Signature: semantic compatibility harness fails or hard-skips because a real Node runtime is unavailable, or Bun's node shim is incorrectly treated as Node. Typical signals include Node.js not found and SKIP: generate_compatibility_matrix requires both Node.js and Bun.

Artifacts:

  • tests/franken_node_compat_harness.rs
  • tests/franken_node_compat/fixtures/
  • tests/full_suite_gate/full_suite_verdict.json

Replay:

rch exec -- cargo test --test franken_node_compat_harness -- \
  node_detection_rejects_bun_node_shim_when_present -- --nocapture
rch exec -- cargo test --test franken_node_compat_harness -- \
  generate_compatibility_matrix -- --nocapture

Remediation:

  1. Keep find_node() and is_real_node() aligned with fail-closed detection: Bun's /home/ubuntu/.bun/bin/node shim must not pass as real Node.
  2. Preserve deterministic skip diagnostics when Node/Bun are unavailable: SKIP: Node.js not found on this machine, SKIP: Bun not found on this machine, and SKIP: generate_compatibility_matrix requires both Node.js and Bun.
  3. After runtime availability is corrected, re-run harness replay commands and attach refreshed verdict artifacts before clearing the incident.

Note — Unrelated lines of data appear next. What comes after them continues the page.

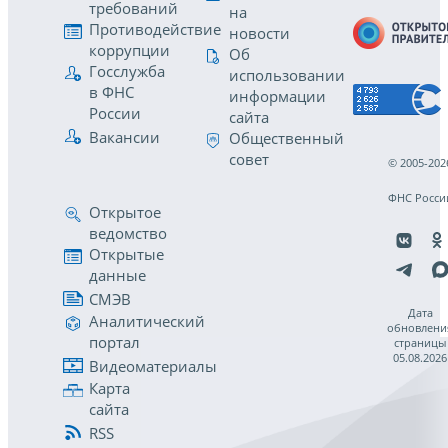
требований
на
Противодействие
новости
коррупции
Об
Госслужба
использовании
в ФНС
информации
России
сайта
Вакансии
Общественный
совет
© 2005-202
ФНС Росси
Открытое
ведомство
Открытые
данные
СМЭВ
Дата
Аналитический
обновлени
портал
страницы
05.08.2026
Видеоматериалы
Карта
сайта
RSS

Evidence Artifact Interpretation

summary.json

The primary run summary. Key fields:

Field Meaning
failed_names List of failed E2E suite names
failed_unit_names List of failed unit target names
passed_suites / total_suites E2E suite pass rate
replay_bundle.one_command_replay One-command to replay all failures
triage_diff Baseline comparison (if --diff-from was used)

replay_bundle.json

Consolidated replay commands and environment context:

Field Meaning
one_command_replay Single command to reproduce all failures
environment.profile Run profile (quick/focused/ci/full)
environment.vcr_mode VCR mode during the run
environment.git_sha Git commit of the run
failed_suites[].cargo_replay Per-suite cargo test command
failed_suites[].targeted_replay Single-test cargo command
failed_suites[].digest_path Path to per-suite failure digest

failure_digest.json

Per-suite failure analysis:

Field Meaning
root_cause_class Classification: assertion_failure, timeout, panic, etc.
impacted_scenario_ids List of failed test names
first_failing_assertion Location and message of first failure
remediation_pointer.replay_command Runner-level replay
remediation_pointer.suite_replay_command Suite-level cargo test
remediation_pointer.targeted_test_replay_command Single-test cargo test

triage_diff.json

Baseline comparison for regressions:

Field Meaning
status regression, stable, or known_failures_only
summary.regression_count New failures vs baseline
ranked_diagnostics Severity-ranked list of changes
recommended_commands.runner_repro_command Replay all problem targets
recommended_commands.ranked_repro_commands Prioritized per-target commands

Shard Workflow

The CI runner supports sharding for parallel execution:

# Run shard 0 of 3 for E2E suites
./scripts/e2e/run_all.sh --profile ci --shard-kind suite --shard-index 0 --shard-total 3

# Run shard 1 of 4 for unit targets
./scripts/e2e/run_all.sh --profile ci --shard-kind unit --shard-index 1 --shard-total 4

Shard context is captured in:

  • environment.json: shard.kind, shard.index, shard.total
  • summary.json: same shard fields
  • replay_bundle.json: environment.shard_kind, shard_index, shard_total

To replay a specific shard's failures, use the --rerun-from flag with that shard's summary.json.